#### [RECORDS SUPPLIED]
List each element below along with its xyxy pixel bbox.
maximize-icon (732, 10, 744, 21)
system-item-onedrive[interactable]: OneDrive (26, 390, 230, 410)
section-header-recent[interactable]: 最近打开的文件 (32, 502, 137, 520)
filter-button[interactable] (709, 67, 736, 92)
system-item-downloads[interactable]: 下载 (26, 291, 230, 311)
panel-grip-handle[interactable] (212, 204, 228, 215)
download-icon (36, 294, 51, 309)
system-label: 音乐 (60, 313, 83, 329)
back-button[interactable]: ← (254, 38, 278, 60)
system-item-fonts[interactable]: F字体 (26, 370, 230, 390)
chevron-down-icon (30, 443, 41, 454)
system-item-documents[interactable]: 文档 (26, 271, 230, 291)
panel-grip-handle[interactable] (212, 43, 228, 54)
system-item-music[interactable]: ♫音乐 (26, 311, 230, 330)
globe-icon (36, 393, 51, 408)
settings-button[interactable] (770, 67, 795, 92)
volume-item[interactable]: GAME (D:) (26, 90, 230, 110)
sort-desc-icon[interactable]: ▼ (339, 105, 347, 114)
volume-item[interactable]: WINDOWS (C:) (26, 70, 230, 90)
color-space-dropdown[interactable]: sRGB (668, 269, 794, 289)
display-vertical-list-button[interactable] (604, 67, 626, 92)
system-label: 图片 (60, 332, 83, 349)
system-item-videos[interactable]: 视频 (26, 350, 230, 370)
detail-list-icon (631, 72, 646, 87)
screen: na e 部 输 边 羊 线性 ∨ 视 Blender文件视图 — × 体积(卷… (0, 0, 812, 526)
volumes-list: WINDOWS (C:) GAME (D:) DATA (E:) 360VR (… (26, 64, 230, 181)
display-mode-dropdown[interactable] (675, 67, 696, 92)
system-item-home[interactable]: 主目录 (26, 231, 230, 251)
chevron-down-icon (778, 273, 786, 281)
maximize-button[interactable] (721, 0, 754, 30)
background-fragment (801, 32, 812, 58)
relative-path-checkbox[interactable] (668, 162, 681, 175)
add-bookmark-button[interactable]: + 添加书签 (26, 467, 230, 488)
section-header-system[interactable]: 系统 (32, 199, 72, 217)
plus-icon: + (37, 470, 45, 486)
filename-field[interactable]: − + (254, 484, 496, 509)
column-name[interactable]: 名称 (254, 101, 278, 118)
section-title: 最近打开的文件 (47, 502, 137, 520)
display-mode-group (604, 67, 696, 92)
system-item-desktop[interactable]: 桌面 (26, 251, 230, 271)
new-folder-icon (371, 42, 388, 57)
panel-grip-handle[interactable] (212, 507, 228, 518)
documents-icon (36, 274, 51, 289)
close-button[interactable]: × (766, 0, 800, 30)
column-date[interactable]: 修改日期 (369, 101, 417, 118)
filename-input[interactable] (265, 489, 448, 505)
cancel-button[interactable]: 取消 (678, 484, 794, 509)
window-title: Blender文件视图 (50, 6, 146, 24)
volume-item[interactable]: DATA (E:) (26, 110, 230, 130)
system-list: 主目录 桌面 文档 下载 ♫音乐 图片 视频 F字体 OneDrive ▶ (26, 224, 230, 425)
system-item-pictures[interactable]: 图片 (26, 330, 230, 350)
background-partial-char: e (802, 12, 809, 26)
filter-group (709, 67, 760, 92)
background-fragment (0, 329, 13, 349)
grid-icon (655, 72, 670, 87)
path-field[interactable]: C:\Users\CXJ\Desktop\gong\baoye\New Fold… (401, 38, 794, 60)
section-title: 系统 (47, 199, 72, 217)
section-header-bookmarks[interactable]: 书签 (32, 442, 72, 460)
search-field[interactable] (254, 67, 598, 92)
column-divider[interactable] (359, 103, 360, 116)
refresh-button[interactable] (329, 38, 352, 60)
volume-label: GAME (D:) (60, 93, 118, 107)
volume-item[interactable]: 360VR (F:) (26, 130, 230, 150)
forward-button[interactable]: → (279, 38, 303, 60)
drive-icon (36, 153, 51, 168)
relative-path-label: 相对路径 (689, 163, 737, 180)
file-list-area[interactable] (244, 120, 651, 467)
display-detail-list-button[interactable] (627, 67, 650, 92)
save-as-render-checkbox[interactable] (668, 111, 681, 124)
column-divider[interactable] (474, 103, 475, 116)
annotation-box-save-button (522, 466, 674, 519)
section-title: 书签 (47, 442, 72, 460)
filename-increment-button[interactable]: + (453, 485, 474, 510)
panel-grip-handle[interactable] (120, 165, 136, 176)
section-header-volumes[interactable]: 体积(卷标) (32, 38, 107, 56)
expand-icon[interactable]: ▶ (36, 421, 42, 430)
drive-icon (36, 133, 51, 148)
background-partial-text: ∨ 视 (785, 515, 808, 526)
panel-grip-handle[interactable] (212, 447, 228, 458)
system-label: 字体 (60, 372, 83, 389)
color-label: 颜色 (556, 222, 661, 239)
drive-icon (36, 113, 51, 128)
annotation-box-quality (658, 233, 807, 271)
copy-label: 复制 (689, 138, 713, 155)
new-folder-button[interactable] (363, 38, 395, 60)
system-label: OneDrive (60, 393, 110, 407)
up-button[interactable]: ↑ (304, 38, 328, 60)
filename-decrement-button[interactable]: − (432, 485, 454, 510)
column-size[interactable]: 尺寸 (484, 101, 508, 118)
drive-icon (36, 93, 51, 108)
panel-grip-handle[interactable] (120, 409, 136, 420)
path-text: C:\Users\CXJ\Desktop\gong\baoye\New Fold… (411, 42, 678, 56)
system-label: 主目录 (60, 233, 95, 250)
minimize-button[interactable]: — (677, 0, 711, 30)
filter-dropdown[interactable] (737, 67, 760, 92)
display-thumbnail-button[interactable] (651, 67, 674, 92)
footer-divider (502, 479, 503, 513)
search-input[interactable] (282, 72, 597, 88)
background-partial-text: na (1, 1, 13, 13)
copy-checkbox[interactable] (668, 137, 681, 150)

#### [ASSIGNMENT]
Which lines in the records above contain the string "title"? Copy them.

#### [SOLUTION BELOW]
section-title: 最近打开的文件 (47, 502, 137, 520)
window-title: Blender文件视图 (50, 6, 146, 24)
section-title: 系统 (47, 199, 72, 217)
section-title: 书签 (47, 442, 72, 460)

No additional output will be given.